Olympus did not make Mr. Ota available for comment, and calls to a registered number under that name in Tokyo went unanswered.

The company said later Tuesday that it had filed a lawsuit against all five of the internal auditors, demanding 500 million yen from each.

Olympus has admitted that a handful of former and current executives set up a scheme to obscure losses by illicitly keeping unprofitable assets off its books. The company later tried to settle those losses in payments masked as merger-and-acquisition fees.

Last week, the company sued 19 current and former executives, including the current president, Shuichi Takayama, over their roles in concealing the losses. The scandal has led to investigations by the authorities on three continents, and Olympus shares remain on watch for possible delisting on the Tokyo exchange.

But a person with close knowledge of various investigations relating to Olympus said that not only was Olympus adept at hiding its losses, but that the company might have received help from its banks misstate its financial position.
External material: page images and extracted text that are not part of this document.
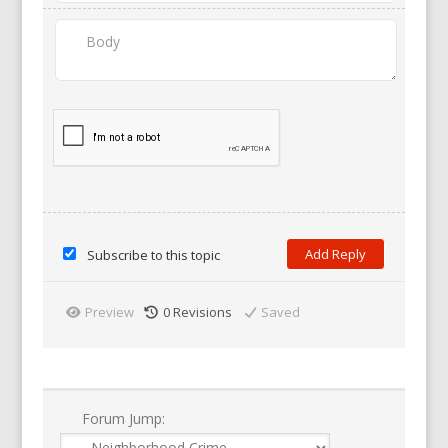
Subscribe to this topic
Preview
0
Revisions
Saved
Forum Jump: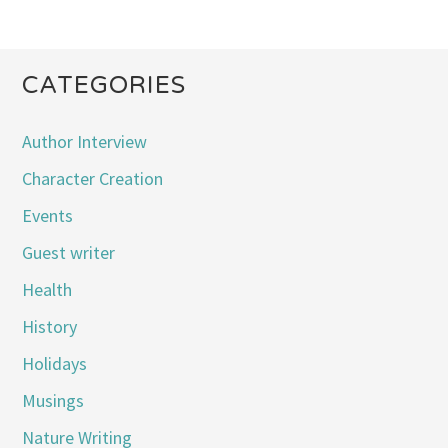
CATEGORIES
Author Interview
Character Creation
Events
Guest writer
Health
History
Holidays
Musings
Nature Writing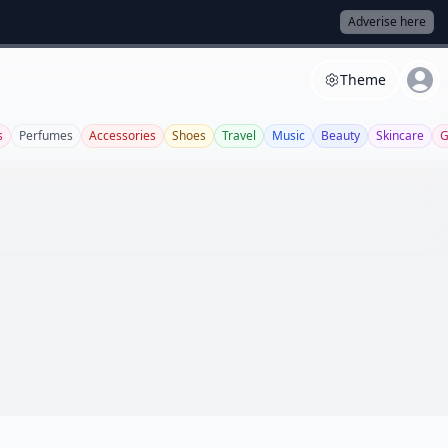
Adverise here
Theme
s
Perfumes
Accessories
Shoes
Travel
Music
Beauty
Skincare
G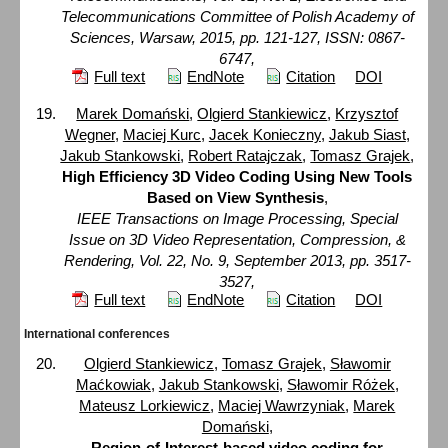
Telecommunications Committee of Polish Academy of
Sciences, Warsaw, 2015, pp. 121-127, ISSN: 0867-
6747,
Full text
EndNote
Citation
DOI
Marek Domański
,
Olgierd Stankiewicz
,
Krzysztof
Wegner
,
Maciej Kurc
,
Jacek Konieczny
,
Jakub Siast
,
Jakub Stankowski
,
Robert Ratajczak
,
Tomasz Grajek
,
High Efficiency 3D Video Coding Using New Tools
Based on View Synthesis
,
IEEE Transactions on Image Processing, Special
Issue on 3D Video Representation, Compression, &
Rendering, Vol. 22, No. 9, September 2013, pp. 3517-
3527,
Full text
EndNote
Citation
DOI
International conferences
Olgierd Stankiewicz
,
Tomasz Grajek
,
Sławomir
Maćkowiak
,
Jakub Stankowski
,
Sławomir Różek
,
Mateusz Lorkiewicz
,
Maciej Wawrzyniak
,
Marek
Domański
,
Region-of-Interest-based video coding for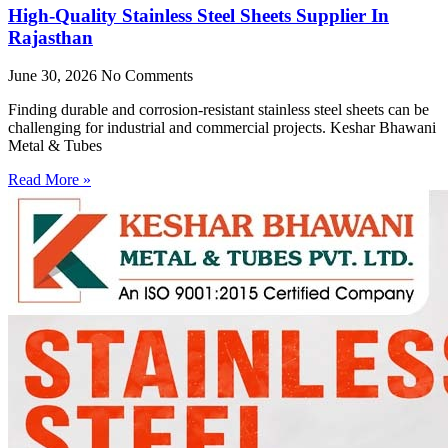
High-Quality Stainless Steel Sheets Supplier In
Rajasthan
June 30, 2026
No Comments
Finding durable and corrosion-resistant stainless steel sheets can be
challenging for industrial and commercial projects. Keshar Bhawani
Metal & Tubes
Read More »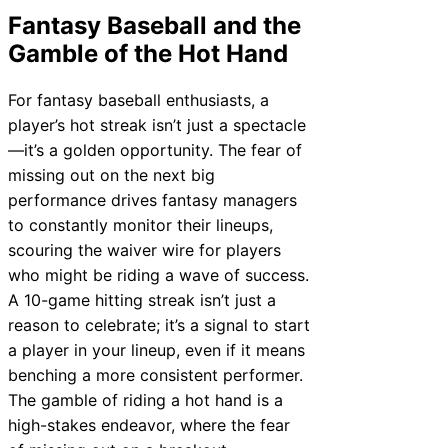
Fantasy Baseball and the
Gamble of the Hot Hand
For fantasy baseball enthusiasts, a
player’s hot streak isn’t just a spectacle
—it’s a golden opportunity. The fear of
missing out on the next big
performance drives fantasy managers
to constantly monitor their lineups,
scouring the waiver wire for players
who might be riding a wave of success.
A 10-game hitting streak isn’t just a
reason to celebrate; it’s a signal to start
a player in your lineup, even if it means
benching a more consistent performer.
The gamble of riding a hot hand is a
high-stakes endeavor, where the fear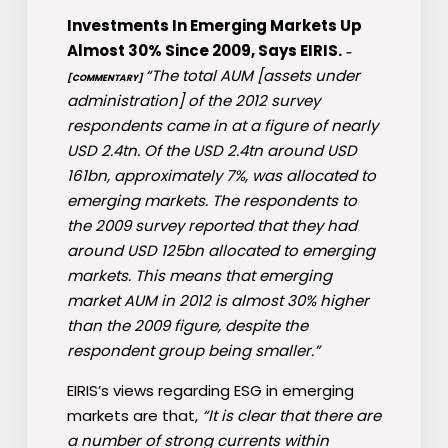
Investments In Emerging Markets Up
Almost 30% Since 2009, Says EIRIS.
–
“The total AUM [assets under
[COMMENTARY]
administration] of the 2012 survey
respondents came in at a figure of nearly
USD 2.4tn. Of the USD 2.4tn around USD
161bn, approximately 7%, was allocated to
emerging markets. The respondents to
the 2009 survey reported that they had
around USD 125bn allocated to emerging
markets. This means that emerging
market AUM in 2012 is almost 30% higher
than the 2009 figure, despite the
respondent group being smaller.”
EIRIS’s views regarding ESG in emerging
markets are that,
“It is clear that there are
a number of strong currents within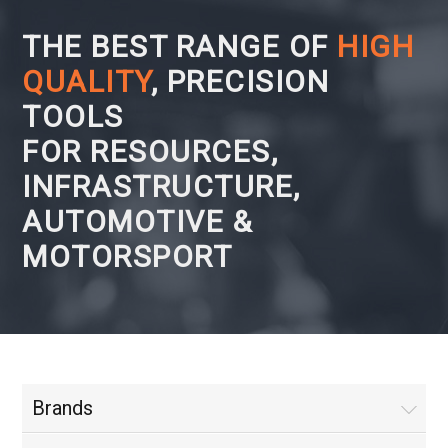
THE BEST RANGE OF
HIGH
QUALITY
, PRECISION
TOOLS
FOR RESOURCES,
INFRASTRUCTURE,
AUTOMOTIVE &
MOTORSPORT
Brands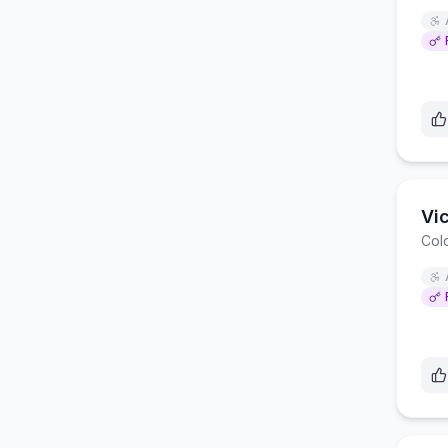
Vi
Col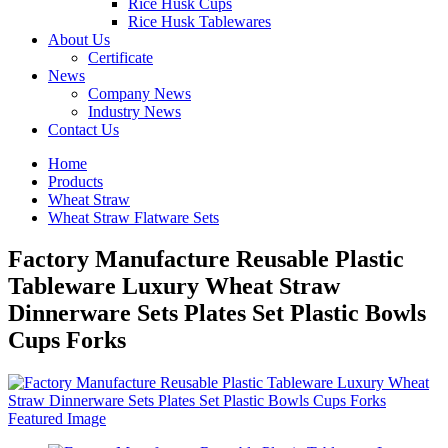
Rice Husk Cups
Rice Husk Tablewares
About Us
Certificate
News
Company News
Industry News
Contact Us
Home
Products
Wheat Straw
Wheat Straw Flatware Sets
Factory Manufacture Reusable Plastic
Tableware Luxury Wheat Straw
Dinnerware Sets Plates Set Plastic Bowls
Cups Forks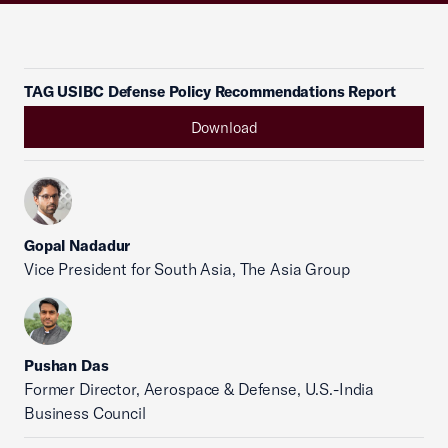
TAG USIBC Defense Policy Recommendations Report
Download
Gopal Nadadur
Vice President for South Asia, The Asia Group
Pushan Das
Former Director, Aerospace & Defense, U.S.-India
Business Council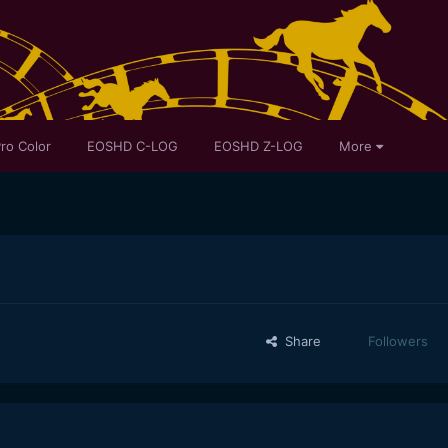
ro Color
EOSHD C-LOG
EOSHD Z-LOG
More
Share
Followers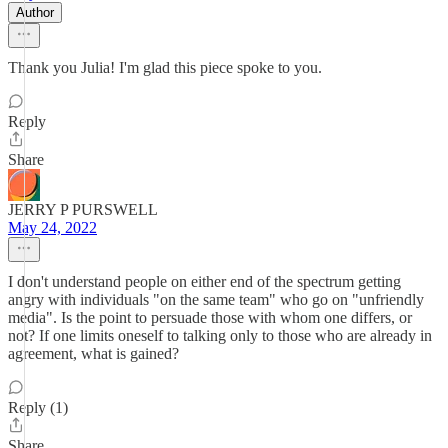
Author
Thank you Julia! I'm glad this piece spoke to you.
Reply
Share
JERRY P PURSWELL
May 24, 2022
I don't understand people on either end of the spectrum getting
angry with individuals "on the same team" who go on "unfriendly
media". Is the point to persuade those with whom one differs, or
not? If one limits oneself to talking only to those who are already in
agreement, what is gained?
Reply (1)
Share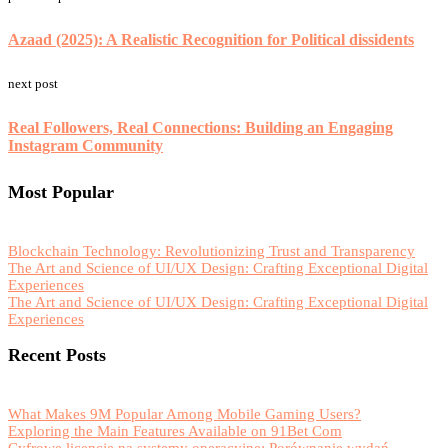
Azaad (2025): A Realistic Recognition for Political dissidents
next post
Real Followers, Real Connections: Building an Engaging
Instagram Community
Most Popular
Blockchain Technology: Revolutionizing Trust and Transparency
The Art and Science of UI/UX Design: Crafting Exceptional Digital
Experiences
The Art and Science of UI/UX Design: Crafting Exceptional Digital
Experiences
Recent Posts
What Makes 9M Popular Among Mobile Gaming Users?
Exploring the Main Features Available on 91Bet Com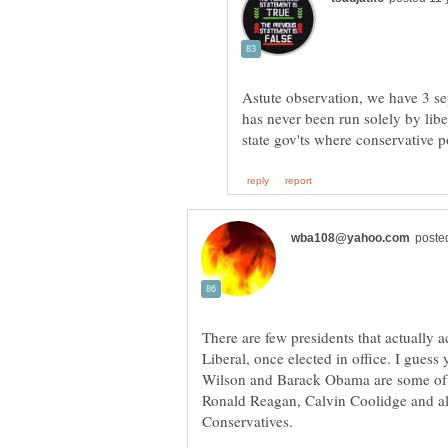
Astute observation, we have 3 se
has never been run solely by libe
There are few presidents that actually a
Liberal, once elected in office. I gue
Wilson and Barack Obama are some of t
Ronald Reagan, Calvin Coolidge and al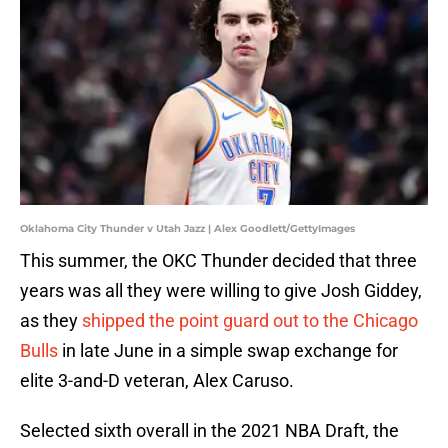
Oklahoma City Thunder v Utah Jazz | Alex Goodlett/GettyImages
This summer, the OKC Thunder decided that three
years was all they were willing to give Josh Giddey,
as they
shipped the point guard out to the Chicago
Bulls
in late June in a simple swap exchange for
elite 3-and-D veteran, Alex Caruso.
Selected sixth overall in the 2021 NBA Draft, the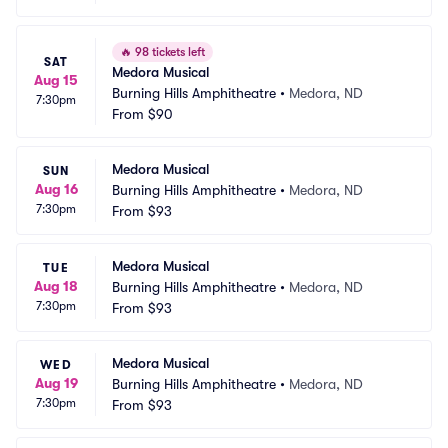
🔥
98 tickets left
SAT
Medora Musical
Aug 15
Burning Hills Amphitheatre
•
Medora, ND
7:30pm
From
$90
Medora Musical
SUN
Aug 16
Burning Hills Amphitheatre
•
Medora, ND
7:30pm
From
$93
Medora Musical
TUE
Aug 18
Burning Hills Amphitheatre
•
Medora, ND
7:30pm
From
$93
Medora Musical
WED
Aug 19
Burning Hills Amphitheatre
•
Medora, ND
7:30pm
From
$93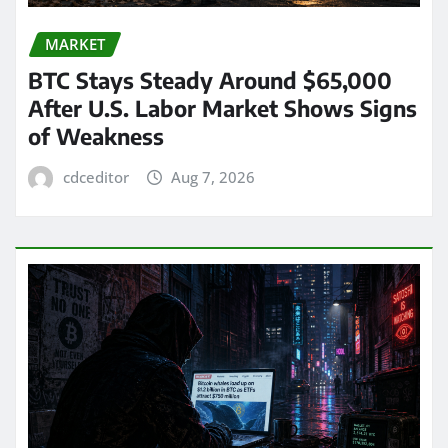
MARKET
BTC Stays Steady Around $65,000
After U.S. Labor Market Shows Signs
of Weakness
cdceditor
Aug 7, 2026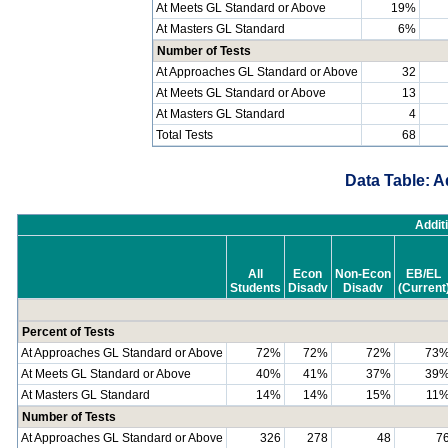
At Meets GL Standard or Above
19%
At Masters GL Standard
6%
Number of Tests
At Approaches GL Standard or Above
32
At Meets GL Standard or Above
13
At Masters GL Standard
4
Total Tests
68
Data Table: A
Addit
All
Econ
Non-Econ
EB/EL
Students
Disadv
Disadv
(Current
Percent of Tests
At Approaches GL Standard or Above
72%
72%
72%
73
At Meets GL Standard or Above
40%
41%
37%
39
At Masters GL Standard
14%
14%
15%
11
Number of Tests
At Approaches GL Standard or Above
326
278
48
7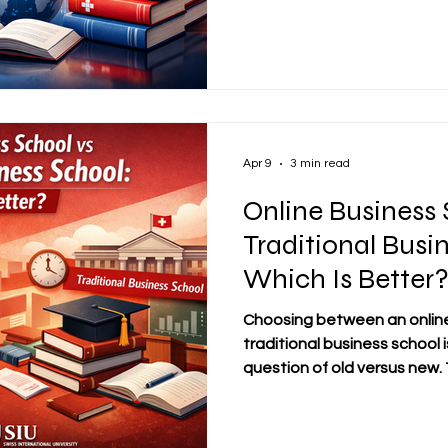
access knowledge, develop p
manage their academic goa
personal responsibilities. F
Swiss Distance Business Schoo
broader evolution in how e
realitie
Apr 9
3 min read
Online Business 
Traditional Busi
Which Is Better
Choosing between an online
traditional business school i
question of old versus new
offer serious academic valu
and meaningful preparation f
better option often depends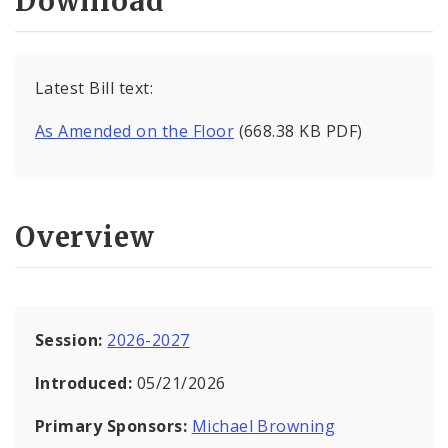
Download
Latest Bill text:
As Amended on the Floor
(668.38 KB PDF)
Overview
Session:
2026-2027
Introduced:
05/21/2026
Primary Sponsors:
Michael Browning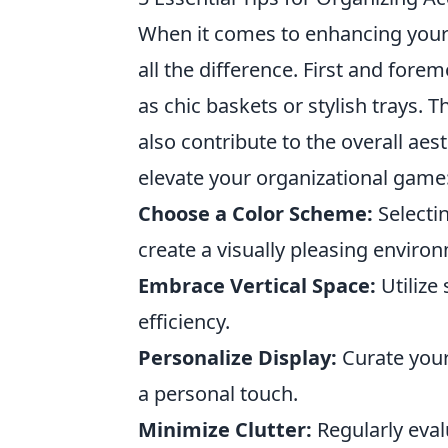
When it comes to enhancing your
all the difference. First and fore
as chic baskets or stylish trays.
also contribute to the overall aest
elevate your organizational game
Choose a Color Scheme:
Selectin
create a visually pleasing enviro
Embrace Vertical Space:
Utilize
efficiency.
Personalize Display:
Curate your
a personal touch.
Minimize Clutter:
Regularly eval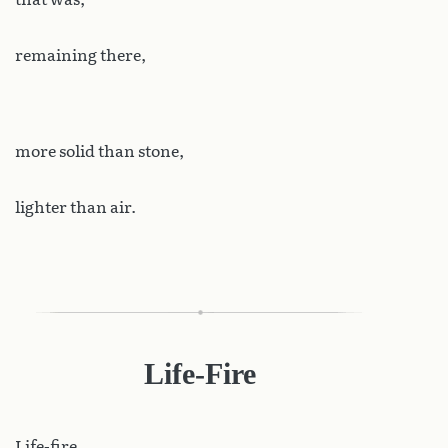
remaining there,
more solid than stone,
lighter than air.
Life-Fire
Life-fire.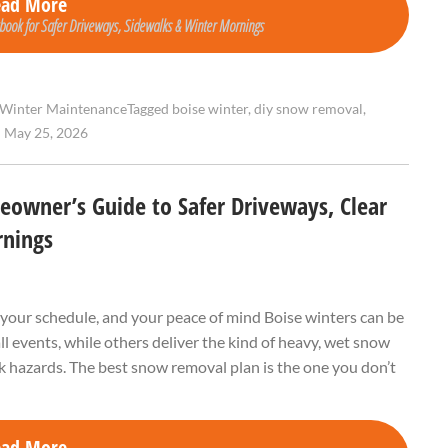
ead More
ook for Safer Driveways, Sidewalks & Winter Mornings
Winter Maintenance
Tagged
boise winter
,
diy snow removal
,
•
May 25, 2026
owner’s Guide to Safer Driveways, Clear
rnings
your schedule, and your peace of mind Boise winters can be
l events, while others deliver the kind of heavy, wet snow
ck hazards. The best snow removal plan is the one you don’t
ead More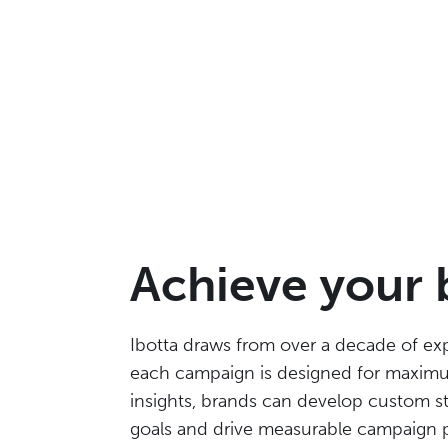
Achieve your 
Ibotta draws from over a decade of exp
each campaign is designed for maximu
insights, brands can develop custom st
goals and drive measurable campaign 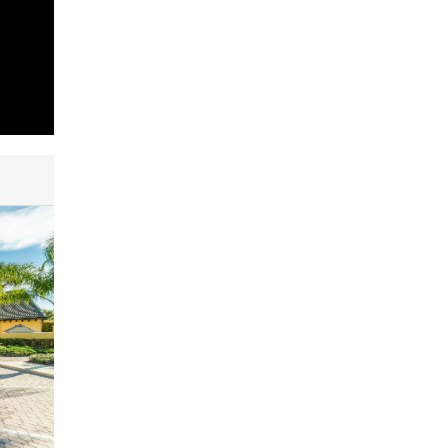
ty and
red as
me
tions.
KPMG received confirmation statements from Société Générale and Commerzbank that, with hindsight, were clearly misleading, the person said on condition of anonymity, saying he was not authorized to speak to the media.
Those inaccurate statements have been submitted by KPMG to Japanese regulators to aid in their inquiry, and the authorities have begun a broader review that is likely to include the conduct of Olympus’s banks, the person said.

“Société Générale’s policy is to fully and strictly comply with all regulations and laws in the countries where it operates,” the bank said in an e-mailed statement. “As always, Société Générale will cooperate with the relevant authorities if needed.” Commerzbank did not respond to calls seeking comment. Olympus’s third European bank, LGT of Liechtenstein, has not been linked to misleading statements.


Hiroko Tabuchi reported from Tokyo and Keith Bradsher from Hong Kong.